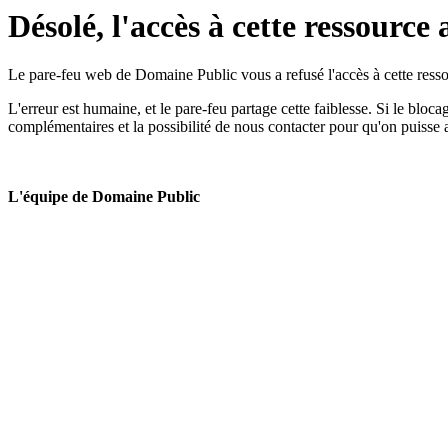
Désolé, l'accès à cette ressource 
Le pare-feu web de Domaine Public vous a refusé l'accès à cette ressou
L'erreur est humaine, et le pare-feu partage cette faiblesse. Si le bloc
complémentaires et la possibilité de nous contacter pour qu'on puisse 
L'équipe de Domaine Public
^^^^^^^^^^^^^^^^
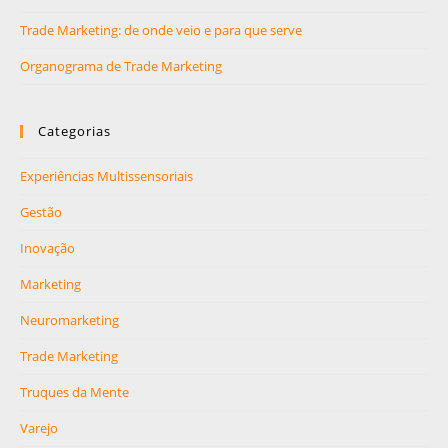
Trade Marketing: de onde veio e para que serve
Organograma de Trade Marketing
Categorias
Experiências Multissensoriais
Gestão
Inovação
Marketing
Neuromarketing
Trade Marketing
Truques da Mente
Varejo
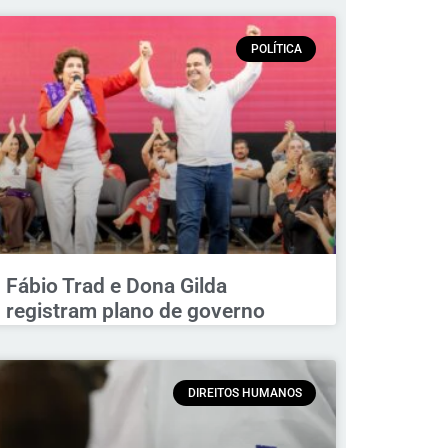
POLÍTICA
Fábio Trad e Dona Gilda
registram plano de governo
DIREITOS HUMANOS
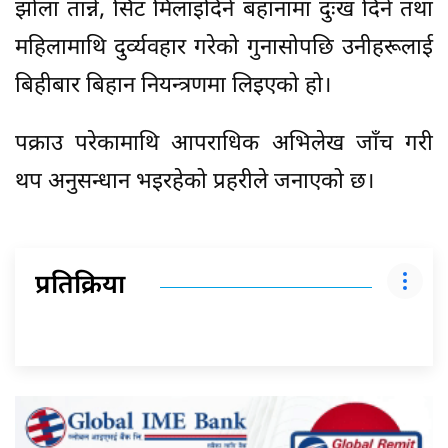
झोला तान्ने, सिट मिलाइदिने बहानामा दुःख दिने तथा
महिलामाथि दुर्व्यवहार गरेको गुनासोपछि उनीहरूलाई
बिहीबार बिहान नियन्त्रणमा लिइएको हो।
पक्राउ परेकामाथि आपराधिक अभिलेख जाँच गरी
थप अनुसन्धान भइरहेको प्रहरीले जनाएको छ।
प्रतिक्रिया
^^^^^^^^^^^^^^^^
Here the output must be the lines above from the line with "Désolé, l'accès à cette ressource" to the line with "L'équipe de Domaine Public", both included, duplicated word for word and nothing else.

Désolé, l'accès à cette ressource 
Le pare-feu web de Domaine Public vous a refusé l'accès à cette ressou
L'erreur est humaine, et le pare-feu partage cette faiblesse. Si le bloc
complémentaires et la possibilité de nous contacter pour qu'on puisse 
L'équipe de Domaine Public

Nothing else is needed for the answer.